Support Vector Machines (SVMs) were initially developed in the 1960s and refined in the 1990s. Currently, they are becoming very popular in machine learning because they have demonstrating that they are very powerful and somewhat different from other machine learning algorithms. We will find what makes them special.

Let’s start!

SVM Intuition

Suppose we have two columns on data. Now how do we separate them in a way that it prevents a new data from entering into the wrong region? We can draw a horizontal line between them, or a vertical line. Or a slightly tilted line. The possibilities are unlimited but which one is the right approach? SVM will help you here finding the best divider cause that’s all SVM is all about.

How SVM searches for the appropriate line? It finds the line through maximum margin.
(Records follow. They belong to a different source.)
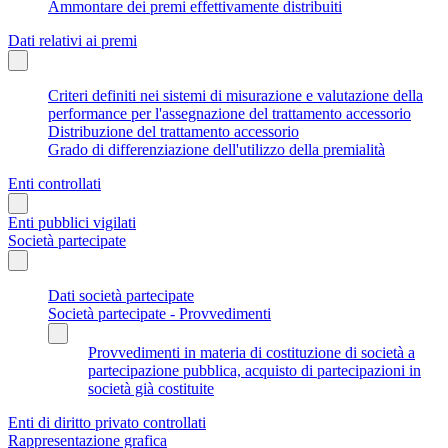
Ammontare dei premi effettivamente distribuiti
Dati relativi ai premi
Criteri definiti nei sistemi di misurazione e valutazione della
performance per l'assegnazione del trattamento accessorio
Distribuzione del trattamento accessorio
Grado di differenziazione dell'utilizzo della premialità
Enti controllati
Enti pubblici vigilati
Società partecipate
Dati società partecipate
Società partecipate - Provvedimenti
Provvedimenti in materia di costituzione di società a
partecipazione pubblica, acquisto di partecipazioni in
società già costituite
Enti di diritto privato controllati
Rappresentazione grafica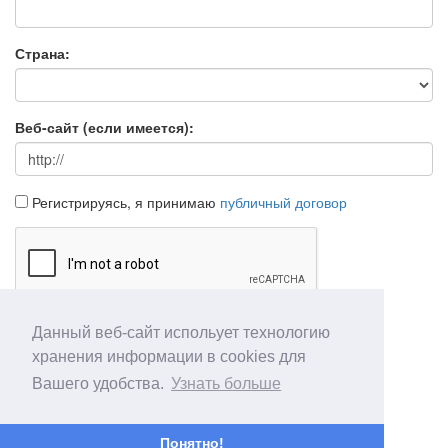
Страна:
Веб-сайт (если имеется):
Регистрируясь, я принимаю
публичный договор
Данный веб-сайт испольует технологию
Продолжить
Отмена
хранения информации в cookies для
Вашего удобства.
Узнать больше
Понятно!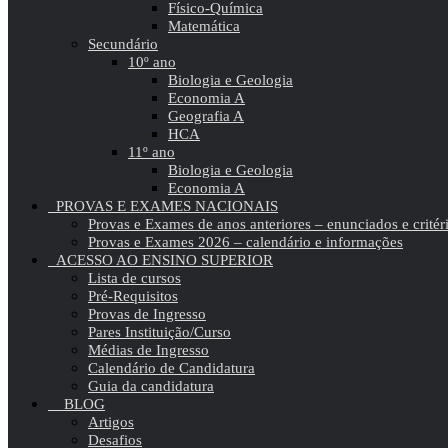
Físico-Química
Matemática
Secundário
10º ano
Biologia e Geologia
Economia A
Geografia A
HCA
11º ano
Biologia e Geologia
Economia A
PROVAS E EXAMES NACIONAIS
Provas e Exames de anos anteriores – enunciados e critér
Provas e Exames 2026 – calendário e informações
ACESSO AO ENSINO SUPERIOR
Lista de cursos
Pré-Requisitos
Provas de Ingresso
Pares Instituição/Curso
Médias de Ingresso
Calendário de Candidatura
Guia da candidatura
BLOG
Artigos
Desafios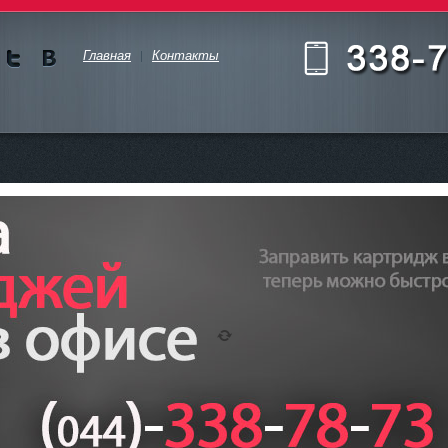
Главная
Контакты
Мы в
Мы в
Twitte
vKont
akte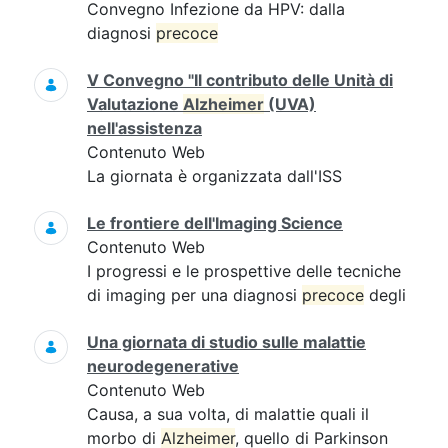
Convegno Infezione da HPV: dalla
diagnosi
precoce
V Convegno "Il contributo delle Unità di
Valutazione
Alzheimer
(UVA)
nell'assistenza
Contenuto Web
La giornata è organizzata dall'ISS
Le frontiere dell'Imaging Science
Contenuto Web
I progressi e le prospettive delle tecniche
di imaging per una diagnosi
precoce
degli
Una giornata di studio sulle malattie
neurodegenerative
Contenuto Web
Causa, a sua volta, di malattie quali il
morbo di
Alzheimer
, quello di Parkinson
Here you can see a blue line, this a line SVM will draw in a way that the line will separate the two regions also it will be the maximum margin at a same time meaning the distance from the red point and the green point (marked in the plot) will be equidistance. The two point are called the support vectors, they are supporting the whole algorithm. Even if you eliminate rest of the points, nothing will change in the algorithm. The other points don’t contribute in the algorithm at all.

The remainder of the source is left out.